500 Keyboard Row 键盘行

Description:
Given a List of words, return the words that can be typed using letters of alphabet on only one row's of American keyboard like the image below.

keyboard

Example:

Input: ["Hello", "Alaska", "Dad", "Peace"]
Output: ["Alaska", "Dad"]

Note:

You may use one character in the keyboard more than once.
You may assume the input string will only contain letters of alphabet.

题目描述:
给定一个单词列表，只返回可以使用在键盘同一行的字母打印出来的单词。
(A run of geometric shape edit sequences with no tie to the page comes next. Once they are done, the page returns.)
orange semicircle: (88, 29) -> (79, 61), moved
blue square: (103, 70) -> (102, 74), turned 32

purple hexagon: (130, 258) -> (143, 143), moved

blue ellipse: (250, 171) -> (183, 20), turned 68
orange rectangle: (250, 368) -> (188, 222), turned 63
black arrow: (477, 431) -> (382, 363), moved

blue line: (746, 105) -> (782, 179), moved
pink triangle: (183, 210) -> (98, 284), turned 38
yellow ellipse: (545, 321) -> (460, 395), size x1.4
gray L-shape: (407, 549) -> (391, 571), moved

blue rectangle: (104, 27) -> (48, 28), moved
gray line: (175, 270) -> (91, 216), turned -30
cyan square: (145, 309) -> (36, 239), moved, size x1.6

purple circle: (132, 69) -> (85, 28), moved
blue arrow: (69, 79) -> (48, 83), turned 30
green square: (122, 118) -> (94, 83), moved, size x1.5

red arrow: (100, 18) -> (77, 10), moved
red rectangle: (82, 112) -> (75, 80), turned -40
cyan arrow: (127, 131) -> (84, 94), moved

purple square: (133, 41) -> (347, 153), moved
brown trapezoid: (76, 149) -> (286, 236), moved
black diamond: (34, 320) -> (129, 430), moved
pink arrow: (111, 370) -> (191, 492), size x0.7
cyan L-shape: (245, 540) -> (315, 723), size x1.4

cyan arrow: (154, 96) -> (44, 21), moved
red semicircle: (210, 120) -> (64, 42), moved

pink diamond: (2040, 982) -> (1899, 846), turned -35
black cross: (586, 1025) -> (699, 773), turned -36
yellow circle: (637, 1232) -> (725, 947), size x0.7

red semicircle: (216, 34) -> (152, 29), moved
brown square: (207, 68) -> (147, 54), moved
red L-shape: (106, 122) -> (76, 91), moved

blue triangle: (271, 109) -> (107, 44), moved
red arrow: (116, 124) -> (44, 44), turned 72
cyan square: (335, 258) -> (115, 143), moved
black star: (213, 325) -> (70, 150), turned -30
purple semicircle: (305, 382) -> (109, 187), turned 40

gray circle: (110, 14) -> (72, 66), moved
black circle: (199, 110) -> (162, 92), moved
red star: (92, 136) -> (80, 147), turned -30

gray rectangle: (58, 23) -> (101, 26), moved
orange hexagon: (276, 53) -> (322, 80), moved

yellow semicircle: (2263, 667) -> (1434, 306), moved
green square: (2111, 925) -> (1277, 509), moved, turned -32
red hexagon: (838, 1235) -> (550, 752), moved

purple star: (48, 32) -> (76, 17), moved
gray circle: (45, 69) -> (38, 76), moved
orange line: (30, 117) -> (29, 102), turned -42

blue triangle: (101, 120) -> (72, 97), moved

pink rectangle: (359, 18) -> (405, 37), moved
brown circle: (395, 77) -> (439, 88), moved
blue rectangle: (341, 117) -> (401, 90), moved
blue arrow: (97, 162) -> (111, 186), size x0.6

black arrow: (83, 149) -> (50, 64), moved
键盘如下图所示。

键盘

示例：

输入: ["Hello", "Alaska", "Dad", "Peace"]
输出: ["Alaska", "Dad"]

注意:

你可以重复使用键盘上同一字符。
你可以假设输入的字符串将只包含字母。

思路:

存下三行键盘的值, 依次判断单词即可
时间复杂度O(mn), 空间复杂度O(1), m单词平均长度, n为数组中单词数

代码:
C++:

class Solution 
{
public:
    vector<string> findWords(vector<string>& words) 
    {
        vector<string> result;
        string first = "qwertyuiop", second = "asdfghjkl", third = "zxcvbnm";
        for (auto word : words) if (check(word, first, second, third)) result.push_back(word);
        return result;
    }
private:
    bool check(string s, string first, string second, string third) 
    {
        int one = 0, two = 0, three = 0;
        for(int i = 0; i < s.size(); i++) 
        {
              if (first.find(tolower(s[i])) != string::npos) one++;
              else if (second.find(tolower(s[i])) != string::npos) two++;
              else if (third.find(tolower(s[i])) != string::npos) three++;
        }
        if (one == s.size() or two == s.size() or three == s.size()) return true;
        else return false;
    }
};

Java:

class Solution {
    public String[] findWords(String[] words) {
        String first = "qwertyuiop";
        String second = "asdfghjkl";
        String third = "zxcvbnm";
        List<String> result = new ArrayList<>();
        for (String word : words) if (check(word.toLowerCase(), first, second, third)) result.add(word);
        return result.toArray(new String[result.size()]);
    }

    private boolean check(String word, String first, String second, String third) {
        int one = 0, two = 0, three = 0;
        for (int i = 0; i < word.length(); i++) {
            if (first.indexOf(word.charAt(i)) != -1) one++;
            if (second.indexOf(word.charAt(i)) != -1) two++;
            if (third.indexOf(word.charAt(i)) != -1) three++;
        }
        if (one == word.length() || two == word.length() || three == word.length()) return true;
        return false;
    }
}

Python:

class Solution:
    def findWords(self, words: List[str]) -> List[str]:
        return [word for word in words if any(all(c in row for c in word.lower()) for row in ["qwertyuiop", "asdfghjkl", "zxcvbnm"])]